# [Task description]
Everything except the pictures should be printed exactly as it appears in the records.

# [Supplied records]
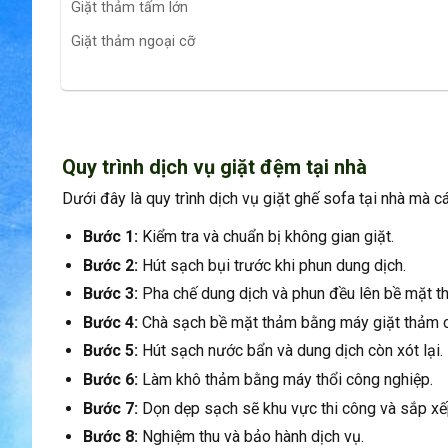
Giặt thảm tấm lớn
Giặt thảm ngoại cỡ
Quy trình dịch vụ giặt đệm tại nhà
Dưới đây là quy trình dịch vụ giặt ghế sofa tại nhà mà c
Bước 1:
Kiểm tra và chuẩn bị không gian giặt.
Bước 2:
Hút sạch bụi trước khi phun dung dịch.
Bước 3:
Pha chế dung dịch và phun đều lên bề mặt t
Bước 4:
Chà sạch bề mặt thảm bằng máy giặt thảm 
Bước 5:
Hút sạch nước bẩn và dung dịch còn xót lại.
Bước 6:
Làm khô thảm bằng máy thổi công nghiệp.
Bước 7:
Dọn dẹp sạch sẽ khu vực thi công và sắp xếp
Bước 8:
Nghiệm thu và bảo hành dịch vụ.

# [Worked solution]
Giặt thảm tấm lớn
Giặt thảm ngoại cỡ
Quy trình dịch vụ giặt đệm tại nhà
Dưới đây là quy trình dịch vụ giặt ghế sofa tại nhà mà c
Bước 1:
Kiểm tra và chuẩn bị không gian giặt.
Bước 2:
Hút sạch bụi trước khi phun dung dịch.
Bước 3:
Pha chế dung dịch và phun đều lên bề mặt t
Bước 4:
Chà sạch bề mặt thảm bằng máy giặt thảm 
Bước 5:
Hút sạch nước bẩn và dung dịch còn xót lại.
Bước 6:
Làm khô thảm bằng máy thổi công nghiệp.
Bước 7:
Dọn dẹp sạch sẽ khu vực thi công và sắp xếp
Bước 8:
Nghiệm thu và bảo hành dịch vụ.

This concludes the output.